Messaggio da SuperMau » 3 aprile 2012, 15:23

La risposta e’: dipende.

Se guardi al mercato nordamericano, come giustamente dice SUH, la risposta e’ no. Per quanto vogliano tirare avanti con I vecchi ottantoni e 737 classici, alla fine queste macchine le devi cambiare. Ultra-low-cost o no (non so se hai letto l’articolo su Allegiant Air di oggi), quando sei sopra un certo numero di cicli non ci sono storie l’aereo lo devi per forza buttare.

Diverso il discorso Europa (occidentale). Qui ci sono gia’ un sacco di macchine nuove, soprattutto Airbus, per cui gli attori di questo mercato sicuramente stanno giocando sulla bolla speculativa…..e qui bisognera’ vedere cosa succede. Potrebbe sgonfiarsi in maniera naturale (ovvero le macchine vecchie vengono ritirate e sostituite con quelle nuove) oppure esplodere nel senso che all’approssimarsi della scadenza ordini le macchine non possono essere prese in consegna, con I seguenti problemi (finanziari) del caso.

Visto che un aereo non esce dall’hangar di produzione se non e’ 100% pagato, per A & B il problema non esiste, ma esiste per le aerocompagnie e per il lessor.
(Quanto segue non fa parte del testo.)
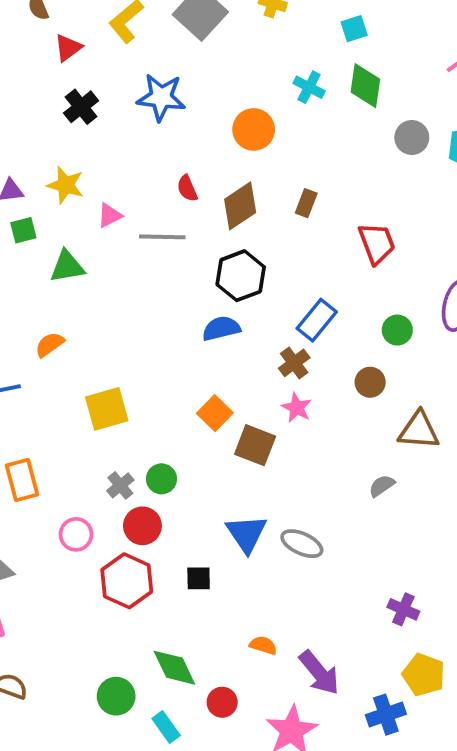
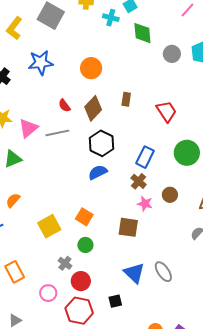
cyan cross: (309, 87) -> (111, 18), moved
pink triangle: (110, 215) -> (28, 128), size x1.5
green circle: (397, 330) -> (187, 153), size x1.6
brown circle: (370, 382) -> (170, 195), moved
orange square: (215, 413) -> (84, 217), moved
green circle: (161, 479) -> (85, 245), moved
gray ellipse: (302, 544) -> (163, 272), turned 45

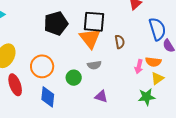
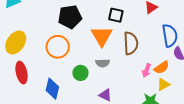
black square: (94, 22) -> (116, 15), moved, size x0.7
brown semicircle: (120, 42) -> (131, 43), size x1.6
orange semicircle: (153, 62) -> (162, 67), turned -49
orange circle: (42, 66) -> (58, 47), moved

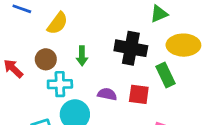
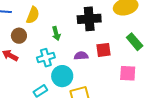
brown circle: (46, 59) -> (19, 36), moved
green rectangle: (165, 75) -> (135, 42), moved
Anticipando la tua domanda sulla bolla speculativa, ti faccio un esempio, collegando diversi fatti apparentemente non collegati:

- Ryanair vuole sempre aerei nuovi, e approfitta per rivendere I suoi aerei a buon prezzo
- Ryanair non ha trovato accordo con A & B per un prezzo speciale su aerei nuovi
- Norwegian ha acquisito ordini sul 737 MAX per 200 aerei
- Ukraine, UTAir, e diverse compagnie ex-russia hanno tutti 737 vecchi (come anche Blu Banana :D :D )
- I vecchi 737 classici vengono ritirati dal mercato. Gli operatori cercano 737NG a buon prezzo visto che il 737MAX e’ ora sul mercato
- Ryain vende I suoi 737NG sul mercato
- Norwegian (che non ha bisogno di tutti questi MAX) vende gli slot dei MAX a Ryan facendoci la cresta, oppure vende I suoi 737NG sul mercato e si tiene I MAX (e frega Ryan)

Fine della bolla speculativa

oppure

- Ryan fa la guerra a Norwegian a chi rivende I 737NG a prezzo piu’ basso, tutti e due finiscono senza soldi e senza aerei e falliscono :mrgreen: :mrgreen: :mrgreen:
- KLM/AF/AZ acquiscono I diritti di questi 200 MAX, trasformano AZ in una low cost a sostituzione dei due sopra descritti e reintegrano tutti I cassaintegrati AZ (con buona consolazione del Comandante :mrgreen: :mrgreen: :mrgreen: :mrgreen: )
Be'....sono andato un po' in giro...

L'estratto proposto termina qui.